Each year, state test scores offer a snapshot of how much New York City students have learned. But they say little about how the city’s schools stack up against other districts’, in part because the raw scores largely reflect student demographics — wealthier districts tend to have higher scores.
Now, a major new analysis of several years of test scores from across the country provides a better way to judge and compare districts: Instead of looking at a single moment, it shows how well school systems help students grow their skills over time.
Based on that measure, New York City falls just below the middle of the pack: In the five years from third to eighth grade, its students collectively make about 4.6 grade levels of progress — landing New York in the 35th percentile of districts nationally. By contrast, Chicago students advance the equivalent of six grades within those five years, giving the district one of the highest growth rates in the country.
Still, New York is slightly above average when compared to other large districts with many students from low-income families. And it trounces the state’s other urban districts — including Yonkers, Syracuse, and Rochester, which have some of the nation’s worst growth rates.
“Among big poor districts, it’s better than average,” said Sean Reardon, the Stanford University researcher who conducted the analysis. “In the grand scheme, it’s pretty middle-of-the-road.”
Reardon’s analysis — based on 300 million standardized tests taken by students across more than 11,000 school districts from 2009 to 2015 — is the largest of its kind.
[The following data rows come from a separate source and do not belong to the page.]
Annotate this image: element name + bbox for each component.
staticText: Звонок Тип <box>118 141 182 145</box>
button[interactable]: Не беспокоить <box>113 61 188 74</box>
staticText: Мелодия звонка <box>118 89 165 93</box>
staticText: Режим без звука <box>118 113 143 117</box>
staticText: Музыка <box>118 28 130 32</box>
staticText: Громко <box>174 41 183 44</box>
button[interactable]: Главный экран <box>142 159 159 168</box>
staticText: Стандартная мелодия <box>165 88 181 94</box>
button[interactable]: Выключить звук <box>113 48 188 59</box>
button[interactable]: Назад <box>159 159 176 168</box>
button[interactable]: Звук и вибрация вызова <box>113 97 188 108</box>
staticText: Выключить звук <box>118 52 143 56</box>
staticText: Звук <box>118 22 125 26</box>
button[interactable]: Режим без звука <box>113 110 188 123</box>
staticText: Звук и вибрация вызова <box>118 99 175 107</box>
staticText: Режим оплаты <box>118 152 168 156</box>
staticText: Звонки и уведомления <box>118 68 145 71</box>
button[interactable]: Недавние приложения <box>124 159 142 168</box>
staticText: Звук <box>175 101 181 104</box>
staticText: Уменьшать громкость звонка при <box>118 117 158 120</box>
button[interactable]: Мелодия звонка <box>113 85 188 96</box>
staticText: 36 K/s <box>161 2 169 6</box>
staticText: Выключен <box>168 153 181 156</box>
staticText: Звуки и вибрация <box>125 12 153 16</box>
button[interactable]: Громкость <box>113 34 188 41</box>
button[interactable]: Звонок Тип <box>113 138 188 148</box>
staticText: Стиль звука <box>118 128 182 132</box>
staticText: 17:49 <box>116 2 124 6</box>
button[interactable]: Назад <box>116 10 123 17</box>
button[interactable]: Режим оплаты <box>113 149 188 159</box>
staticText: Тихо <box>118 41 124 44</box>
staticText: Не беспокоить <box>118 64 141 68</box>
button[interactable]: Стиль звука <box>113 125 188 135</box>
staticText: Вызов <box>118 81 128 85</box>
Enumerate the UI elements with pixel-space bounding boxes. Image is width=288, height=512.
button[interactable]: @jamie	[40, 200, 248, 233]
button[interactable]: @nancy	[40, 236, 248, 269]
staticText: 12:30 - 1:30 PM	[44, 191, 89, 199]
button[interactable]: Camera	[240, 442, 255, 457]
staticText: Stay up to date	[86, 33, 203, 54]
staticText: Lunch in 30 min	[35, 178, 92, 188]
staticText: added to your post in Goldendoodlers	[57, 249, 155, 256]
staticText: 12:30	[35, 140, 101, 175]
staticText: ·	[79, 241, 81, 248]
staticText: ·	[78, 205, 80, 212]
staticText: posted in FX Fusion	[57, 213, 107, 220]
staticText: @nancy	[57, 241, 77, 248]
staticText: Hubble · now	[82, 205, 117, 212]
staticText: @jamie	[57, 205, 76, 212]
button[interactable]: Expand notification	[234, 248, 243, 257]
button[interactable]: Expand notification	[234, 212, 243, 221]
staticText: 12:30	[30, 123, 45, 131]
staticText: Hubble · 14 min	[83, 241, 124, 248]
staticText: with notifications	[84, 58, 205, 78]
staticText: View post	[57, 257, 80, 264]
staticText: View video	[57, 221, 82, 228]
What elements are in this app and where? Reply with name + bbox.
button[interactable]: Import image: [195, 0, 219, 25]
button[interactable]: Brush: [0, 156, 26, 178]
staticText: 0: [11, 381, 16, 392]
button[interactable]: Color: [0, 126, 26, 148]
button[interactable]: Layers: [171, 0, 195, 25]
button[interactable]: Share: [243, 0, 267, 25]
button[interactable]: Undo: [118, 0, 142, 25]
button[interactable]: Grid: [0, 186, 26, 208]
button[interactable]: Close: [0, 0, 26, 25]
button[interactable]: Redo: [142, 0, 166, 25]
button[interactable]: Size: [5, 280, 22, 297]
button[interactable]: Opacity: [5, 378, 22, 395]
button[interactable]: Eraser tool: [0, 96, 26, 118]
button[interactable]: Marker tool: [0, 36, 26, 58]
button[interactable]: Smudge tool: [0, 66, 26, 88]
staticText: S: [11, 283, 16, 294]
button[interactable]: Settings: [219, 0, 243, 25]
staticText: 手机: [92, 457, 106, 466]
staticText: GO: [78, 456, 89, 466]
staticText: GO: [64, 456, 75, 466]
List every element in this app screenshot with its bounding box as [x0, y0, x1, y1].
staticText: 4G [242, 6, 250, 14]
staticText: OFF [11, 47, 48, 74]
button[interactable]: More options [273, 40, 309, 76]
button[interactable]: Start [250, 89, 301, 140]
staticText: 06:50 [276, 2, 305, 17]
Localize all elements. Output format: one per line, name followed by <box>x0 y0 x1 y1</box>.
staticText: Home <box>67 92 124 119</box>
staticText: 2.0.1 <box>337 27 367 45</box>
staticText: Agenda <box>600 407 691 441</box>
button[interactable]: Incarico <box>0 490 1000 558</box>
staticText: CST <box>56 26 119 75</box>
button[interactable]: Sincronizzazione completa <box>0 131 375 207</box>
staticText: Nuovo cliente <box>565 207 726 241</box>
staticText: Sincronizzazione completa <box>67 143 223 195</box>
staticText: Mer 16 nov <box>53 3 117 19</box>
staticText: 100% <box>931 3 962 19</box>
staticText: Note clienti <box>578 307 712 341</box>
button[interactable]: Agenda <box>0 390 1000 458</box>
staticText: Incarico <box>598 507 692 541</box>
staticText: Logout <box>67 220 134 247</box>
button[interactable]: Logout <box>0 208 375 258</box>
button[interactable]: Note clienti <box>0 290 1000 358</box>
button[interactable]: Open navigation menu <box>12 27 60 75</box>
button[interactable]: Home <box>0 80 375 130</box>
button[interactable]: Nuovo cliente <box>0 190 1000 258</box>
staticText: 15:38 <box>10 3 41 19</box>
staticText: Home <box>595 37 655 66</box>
It looks both at student proficiency on third-grade math and English tests (that is, what share of students earned a score deemed “proficient”) and student growth between grades three and eight (how much their scores improved over time). Reardon’s research was supported by several foundations, including the Bill and Melinda Gates Foundation, which also provides funding to Chalkbeat.
The analysis controls for the differences in tests across states and over time by converting scores into a common scale that measures growth in grade levels, making it possible to compare nearly every district in the country to one another. (It excludes New York’s scores from 2015 and some grades in 2014 because of the high number of students who boycotted the state tests those years. However, each district’s five-year growth rates is actually an average of its year-over-year growth, so Reardon was still able to calculate a five-year rate for New York.)
Experts generally prefer growth rates over proficiency as a way to evaluate school quality, since growth measures the progress students make in school rather than where they started. Even if a district enrolls many poor students who are less likely than their affluent peers to hit the “proficiency” benchmark, its schools can still help them advance at a rate comparable to or even better than schools filled with wealthier students.
“Growth is way better than achievement,” said Douglas Ready, an education and public policy professor at Teachers College, Columbia University. “We know low-income students start school behind — the question is what do school districts do with the kids they get?”
New York’s growth rate falls just below the national median of 4.8 grade levels. Among big districts, its students made gains similar to those in Dallas and Detroit, and greater than students in Los Angeles, Miami, and Indianapolis.
By contrast, Rochester ranks rock-bottom nationally. In that high-poverty district, where the median income among families with children in the public schools is $26,000, students advanced about three grade levels in five years. Yonkers’ $48,000 median income is much higher, yet its schools barely do better, with students moving just 3.5 grade levels. (Among New York City public-school parents, the median income is $42,000.)
Reardon emphasized that test scores provide an important but incomplete picture of student learning, and growth rates are an imperfect measure of school effectiveness since factors outside of the classroom also influence how much students learn over time.
Still, he argued that officials who rate schools and parents who choose them would do much better to look at a school’s growth rate over its average test scores. In fact, he said, a focus on growth rates could theoretically drive down socioeconomic segregation since higher-income parents might be willing to enroll their children in schools with many poor students and low overall test scores if the schools nonetheless had outstanding growth rates.
Ready, however, pointed out that even when schools and districts are highly effective at helping students make progress, they are still unlikely to close the yawning achievement gaps that separate most poor and wealthier students from the time they start school. Reardon came to the same conclusion.
“The large gaps in students’ academic skills between low- and higher-[socioeconomic status] districts are so large,” Reardon’s analysis says, “that even the highest growth rate in the country would be insufficient to close even half of the gap by eighth grade.”
In response to the analysis, New York City education department officials pointed to the National Assessment of Educational Progress, a standardized test taken by a representative sample of students in each state and certain districts, including New York. Only one other district among the country’s 10 largest cities performed better in reading and math than New York, which had the highest share of low-income students reach the proficient level on the reading test.
“Our schools are the strongest they’ve ever been, with record-high graduation and college enrollment rates, and improving state test scores,” said the district’s spokesman, Will Mantell.